First a 1942 CWC Western Flyer badged "Romel's Rod".
And secondly, a 1938 Elgin Bluebird "Warbird".


----------



## bricycle (Feb 20, 2010)

Two very rad bikes indeed. Think I like the '42 best. I have a early '60's 24" Western Flyer with a mock cantilever frame that I stuffed an H Whiz into. I's a "rat" bike I call the "Whiztern Flyer or Whiztern Fliver".


----------



## AntonyR (Feb 24, 2010)

My WF has since been dismantled, and the 3-gill frame(correctly dimpled for a Whizzer shieve), fenders w/ curved braces(as shown in the picture), and a few other misc parts from that build are available if someone wants to build a Whizzer or motorized bike.

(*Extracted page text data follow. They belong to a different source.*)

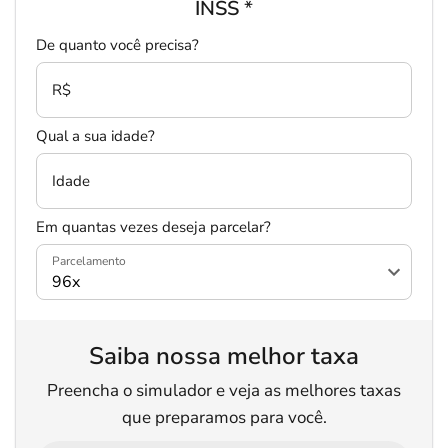
INSS
*
De quanto você precisa?
R$
Qual a sua idade?
Idade
Em quantas vezes deseja parcelar?
Parcelamento
Saiba nossa melhor taxa
Salvar Ferramenta
Preencha o simulador e veja as melhores taxas
que preparamos para você.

PM me if interested.


----------



## MaxGlide (Mar 11, 2010)

*brakes on front*

Hey there,

Looks like you have drum brakes on the front with the shockmaster forks. If yes, how is that working for you? Do ou find they buck  or flex backwards when you apply the brake?

thanks..... Wayne


----------



## AntonyR (Mar 12, 2010)

It depends on how hard you brake. As long as you brake smoothly, there's no buck. But yes, if you brake hard it does bounce a bit. You just have to get used to it. As far as just riding it down the street, the Shockmaster works well, but the springs really aren't rated to support the additional weight of the bike, so if you hit any real bumps, it bounces a bit then too. Not bad enough to change forks, but another thing you just get used to.


----------



## mason_man (Apr 21, 2010)

Hi AntonyR I have a 99 Whizzer with the Ne upgrades.I was wondering what all you did to keep the stock cylinder working with motor getting hot and valves seat from lifting.By the way you have some nice looking bikes


----------



## AntonyR (May 20, 2010)

Hello,
I really don't ride long distances, and not at constant full throttle, so I'm not generating a huge amount of heat. Plus, I'm not really comfortable yet with the local po-po so my engine had all of about 10 miles on it from new. Once I get to the point that I have hundreds of miles on it, then I'll start letting the valve seat lift possibility bother me. I'm not worried though, If it breaks, I'll just fix it, right?


----------



## mason_man (Jun 3, 2010)

Hi AntonyR some of the things Ive done to lower the temp was to apply a Dry Flim Coating a moly-based lubricant to the skirt of the piston helps reduce friction.Coated the top of the piston with a Thermal Barriers reflect heat,tops of intake and exhaust valves also the in side of the combustion chamber with the thermal barrier, my motor runs cooler I have pic of some of the parts if youd like to see them.


----------



## AntonyR (Jun 4, 2010)

Sounds good. I'm actually planning on rebuilding an H motor so I don't have a need to go through those steps. I'll just run it till it breaks, then put NE parts on my crankcase and put it on another frame. I like your pre-implosion safeguards though, squeek out some more miles out of it.. It would be interesting to hear how many miles you get from your motor though..


----------